→ Problem to solve
In the entries that follow, find the line containing "SIP-T30 вы найдете на этой странице. Для"; from there, copy every line exactly through the line containing "характеристикам, обращайтесь к нашим".

→ Listed records
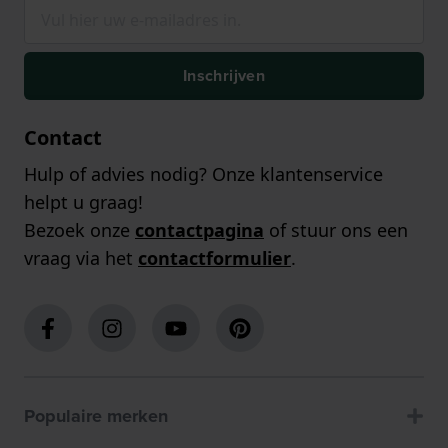
Inschrijven
Contact
Hulp of advies nodig? Onze klantenservice
helpt u graag!
Bezoek onze
contactpagina
of stuur ons een
vraag via het
contactformulier
.
Populaire merken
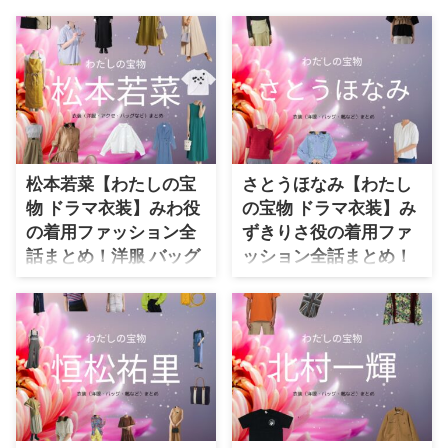
・
石原さとみ
・
広瀬アリス
・
松本若菜
・
永野芽郁
・
波瑠
松本若菜【わたしの宝
さとうほなみ【わたし
・
奈緒
物 ドラマ衣装】みわ役
の宝物 ドラマ衣装】み
・
高畑充希
の着用ファッション全
ずきりさ役の着用ファ
・
さとうほなみ
話まとめ！洋服 バッグ
ッション全話まとめ！
アクセなどの衣装協力
洋服 バッグ アクセなど
・
前田敦子
ブランドは？
のブランド&コーデ
・
水川あさみ
は？
【わたしの宝物】松本若菜さん
・
田中みな実
（かんざき みわ役）の衣装・服
ドラマ【わたしの宝物（わたしの
装（服･バッグ･アクセ・靴など）
たからもの）】でさとうほなみさ
・
松岡茉優
やドラマファッションのコーデを
んが演じる水木莉紗（みずき り
・
福原遥
着用シーン別・コーデ別に紹介♪
さ）役に衣装提供されているドラ
マの服装（ファッション・コー
・
小芝風花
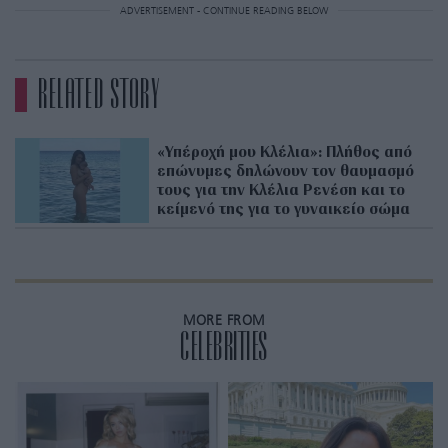
ADVERTISEMENT - CONTINUE READING BELOW
RELATED STORY
«Υπέροχή μου Κλέλια»: Πλήθος από
επώνυμες δηλώνουν τον θαυμασμό
τους για την Κλέλια Ρενέση και το
κείμενό της για το γυναικείο σώμα
MORE FROM
CELEBRITIES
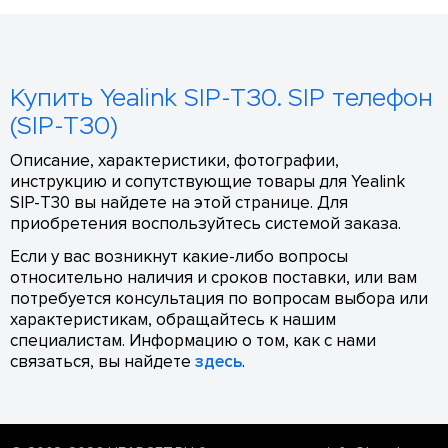
Купить Yealink SIP-T30. SIP телефон
(SIP-T30)
Описание, характеристики, фотографии,
инструкцию и сопутствующие товары для Yealink
SIP-T30 вы найдете на этой странице. Для
приобретения воспользуйтесь системой заказа.
Если у вас возникнут какие-либо вопросы
относительно наличия и сроков поставки, или вам
потребуется консультация по вопросам выбора или
характеристикам, обращайтесь к нашим
специалистам. Информацию о том, как с нами
связаться, вы найдете
здесь
.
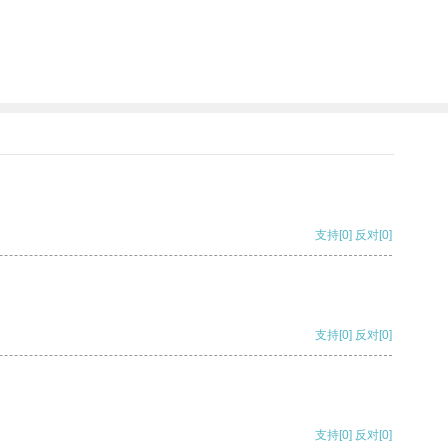
支持
[0]
反对
[0]
支持
[0]
反对
[0]
支持
[0]
反对
[0]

→ Output of the exercise
SIP-T30 вы найдете на этой странице. Для
приобретения воспользуйтесь системой заказа.
Если у вас возникнут какие-либо вопросы
относительно наличия и сроков поставки, или вам
потребуется консультация по вопросам выбора или
характеристикам, обращайтесь к нашим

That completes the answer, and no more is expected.